On Election Night, The Famuan had two versions of the paper ready to go. This was our opinion had Mitt Romney won.

Governor Mitt Romney has now become President-Elect Romney after a particularly tense election campaign. A few questions persist as to what his presidency will mean for the country: How will his conservative views inform social issues? How will he handle current international conflicts? What will he do to improve the economy? And, how will these issues play into each other?

And to be honest, we don’t know, but not for lack of trying. The main issue that we have had with Romney during his campaign is that despite his speeches, we still don’t have a clear idea of what he is going to do.

We have heard his platforms – the almost non-stop political ads these past few weeks have made sure of that – but we don’t have an understanding of how or even if he will act on those initiatives.

Romney has had a reputation to “flip-flop” on a number of key issues, especially in contrast to his moderate governorship in Massachusetts. His actions show an uncertainty that we don’t feel comfortable with moving forward.

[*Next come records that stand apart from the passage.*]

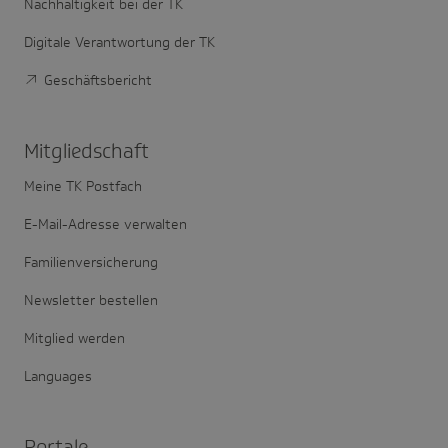
Nachhaltigkeit bei der TK
Digitale Verantwortung der TK
Geschäftsbericht
Mitglied­schaft
Meine TK Postfach
E-Mail-Adresse verwalten
Familienversicherung
Newsletter bestellen
Mitglied werden
Languages
Portale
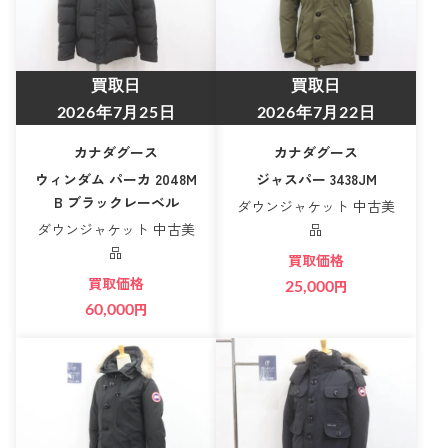
買取日
買取日
2026年7月25日
2026年7月22日
カナダグース
カナダグース
ウィンダム パーカ 2048M
ジャスパー 3438JM
B ブラックレーベル
ダウンジャケット 中古美
ダウンジャケット 中古美
品
品
買取価格
買取価格
25,000
円
60,000
円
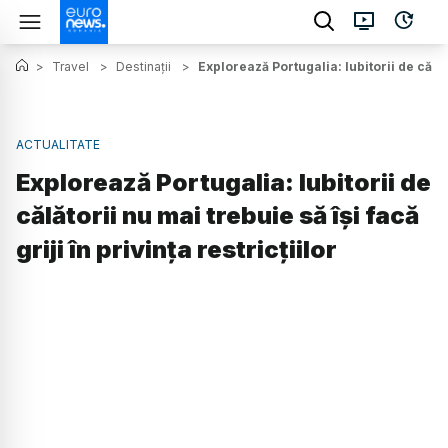
>
Travel
>
Destinații
>
Explorează Portugalia: Iubitorii de călător
ACTUALITATE
Explorează Portugalia: Iubitorii de
călătorii nu mai trebuie să își facă
griji în privința restricțiilor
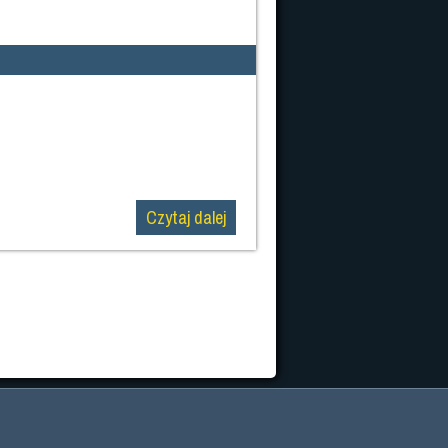
Czytaj dalej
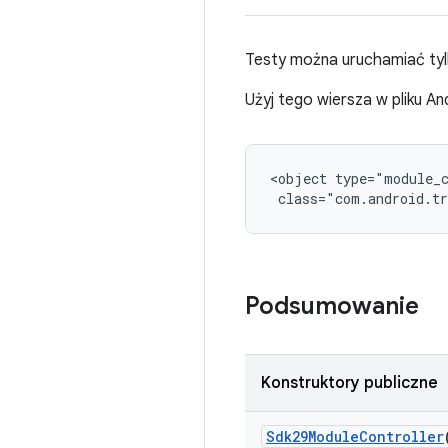
Testy można uruchamiać tyl
Użyj tego wiersza w pliku An
<object type="module_c
 class="com.android.tr
Podsumowanie
Konstruktory publiczne
Sdk29Module
Controller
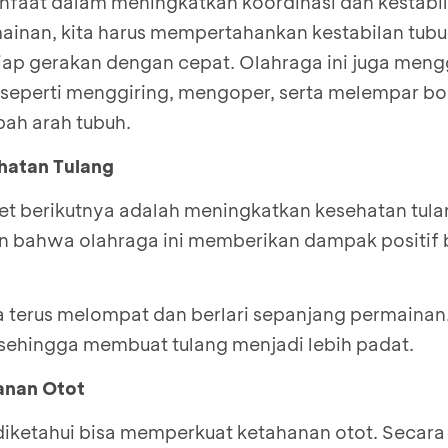
faat dalam meningkatkan koordinasi dan kestabil
ainan, kita harus mempertahankan kestabilan tubu
iap gerakan dengan cepat. Olahraga ini juga men
 seperti menggiring, mengoper, serta melempar bo
ah arah tubuh.
hatan Tulang
t berikutnya adalah meningkatkan kesehatan tulan
n bahwa olahraga ini memberikan dampak positif 
 terus melompat dan berlari sepanjang permainan. 
 sehingga membuat tulang menjadi lebih padat.
anan Otot
diketahui bisa memperkuat ketahanan otot. Secara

Even with one of the least-contested issues of the election, like greenhouse gas emissions, Romney has had a considerable difference of opinion. His policy as Massachusetts governor actually called for regulations “to reduce greenhouse gases… from older power plants,” something that he vehemently criticizes Obama for doing now.

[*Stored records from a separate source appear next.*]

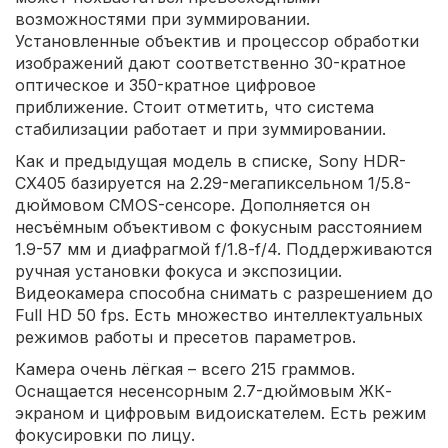
возможностями при зуммировании.
Установленные объектив и процессор обработки
изображений дают соответственно 30-кратное
оптическое и 350-кратное цифровое
приближение. Стоит отметить, что система
стабилизации работает и при зуммировании.
Как и предыдущая модель в списке, Sony HDR-
CX405 базируется на 2.29-мегапиксельном 1/5.8-
дюймовом CMOS-сенсоре. Дополняется он
несъёмным объективом с фокусным расстоянием
1.9-57 мм и диафрагмой f/1.8-f/4. Поддерживаются
ручная установки фокуса и экспозиции.
Видеокамера способна снимать с разрешением до
Full HD 50 fps. Есть множество интеллектуальных
режимов работы и пресетов параметров.
Камера очень лёгкая – всего 215 граммов.
Оснащается несенсорным 2.7-дюймовым ЖК-
экраном и цифровым видоискателем. Есть режим
фокусировки по лицу.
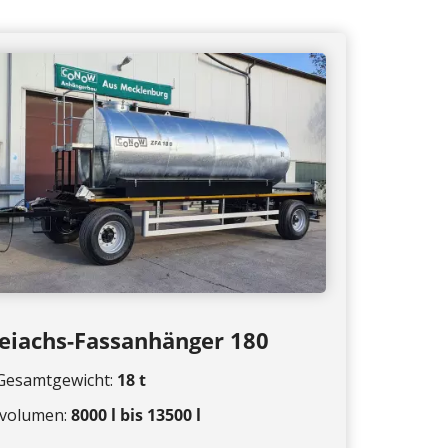
eiachs-Fassanhänger 180
 Gesamtgewicht:
18 t
svolumen:
8000
l bis 13500 l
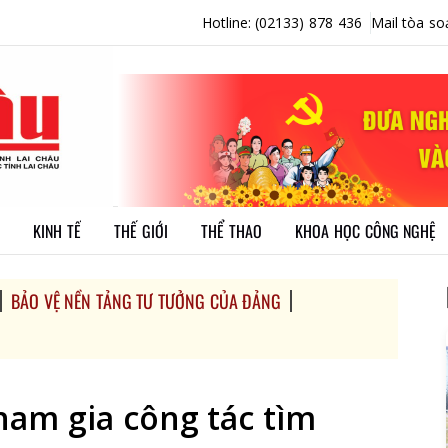
Hotline: (02133) 878 436
Mail tòa so
KINH TẾ
THẾ GIỚI
THỂ THAO
KHOA HỌC CÔNG NGHỆ
BẢO VỆ NỀN TẢNG TƯ TƯỞNG CỦA ĐẢNG
ham gia công tác tìm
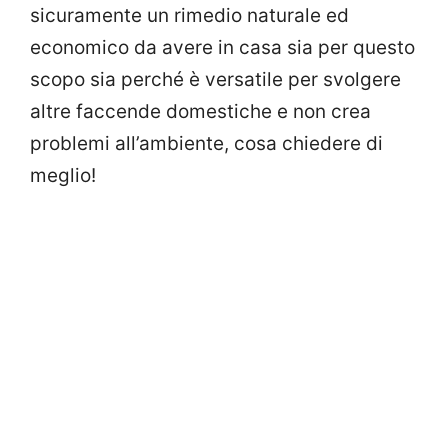
sicuramente un rimedio naturale ed
economico da avere in casa sia per questo
scopo sia perché è versatile per svolgere
altre faccende domestiche e non crea
problemi all’ambiente, cosa chiedere di
meglio!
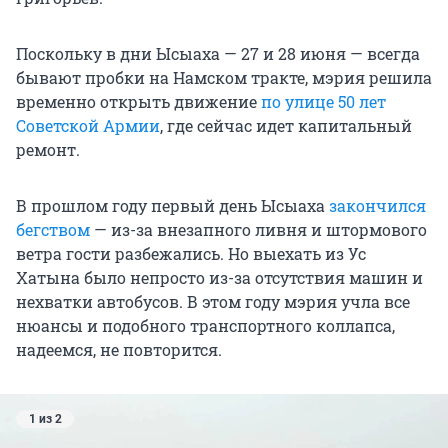
Поскольку в дни Ысыаха — 27 и 28 июня — всегда
бывают пробки на Намском тракте, мэрия решила
временно открыть движение
по улице 50 лет
Советской Армии
, где сейчас идет капитальный
ремонт.
В прошлом году первый день Ысыаха
закончился
бегством
— из-за внезапного ливня и штормового
ветра гости разбежались. Но выехать из Ус
Хатына было непросто из-за отсутствия машин и
нехватки автобусов. В этом году мэрия учла все
нюансы и подобного транспортного коллапса,
надеемся, не повторится.
1 из 2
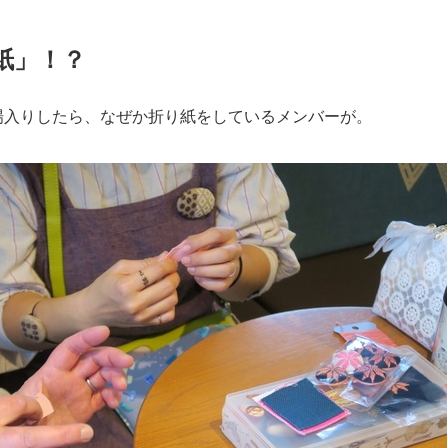
紙」！？
場入りしたら、なぜか折り紙をしているメンバーが。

This behavior also exhibits his tendency to placate certain audiences. His comments while campaigning in the south regarding his sudden affection for “cheesy grits” – humorous though they may be – also demonstrate an inability to relate to people in a meaningful way.

Another example? The comments concerning his “not worrying” about the “47 percent who will vote for the President (Obama) no matter what.”

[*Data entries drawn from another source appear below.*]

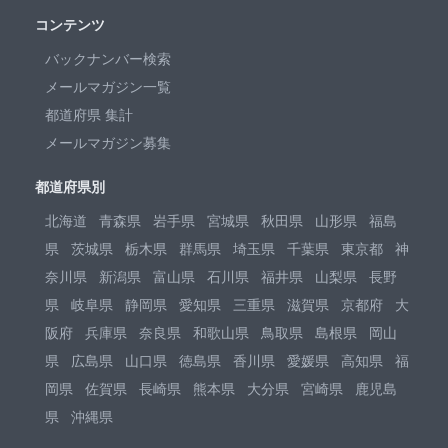
コンテンツ
バックナンバー検索
メールマガジン一覧
都道府県 集計
メールマガジン募集
都道府県別
北海道
青森県
岩手県
宮城県
秋田県
山形県
福島
県
茨城県
栃木県
群馬県
埼玉県
千葉県
東京都
神
奈川県
新潟県
富山県
石川県
福井県
山梨県
長野
県
岐阜県
静岡県
愛知県
三重県
滋賀県
京都府
大
阪府
兵庫県
奈良県
和歌山県
鳥取県
島根県
岡山
県
広島県
山口県
徳島県
香川県
愛媛県
高知県
福
岡県
佐賀県
長崎県
熊本県
大分県
宮崎県
鹿児島
県
沖縄県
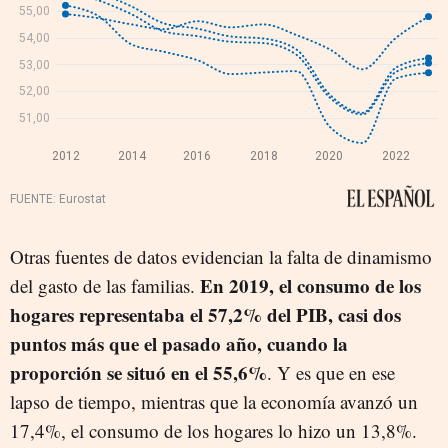
Otras fuentes de datos evidencian la falta de dinamismo
En 2019, el consumo de los
del gasto de las familias.
hogares representaba el 57,2% del PIB, casi dos
puntos más que el pasado año, cuando la
proporción se situó en el 55,6%
. Y es que en ese
lapso de tiempo, mientras que la economía avanzó un
17,4%, el consumo de los hogares lo hizo un 13,8%.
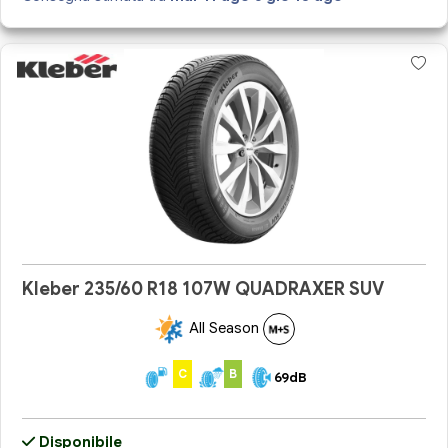
Kleber 235/60 R18 107W QUADRAXER SUV
All Season
C
B
69dB
Disponibile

We fully acknowledge that these comments were made during a private fundraising event that was leaked to the public, but they still represent another concern of ours: that Romney will run the country like a business.

Businesses have great contingency plans that result in them netting huge profits, but they can also be to the detriment of everything else.

America is not a business, and it cannot support the streamlined, survival-of-the-fittest approach that Romney seems to suggest. America is a malleable work-in-progress that needs to consider all its voices.

It’s an imperfect, messy system, but it’s also unmistakably human, and we have to make sure that as many people as possible have a chance to succeed.

As long as Romney has this sentiment in mind, we should be cautiously optimistic.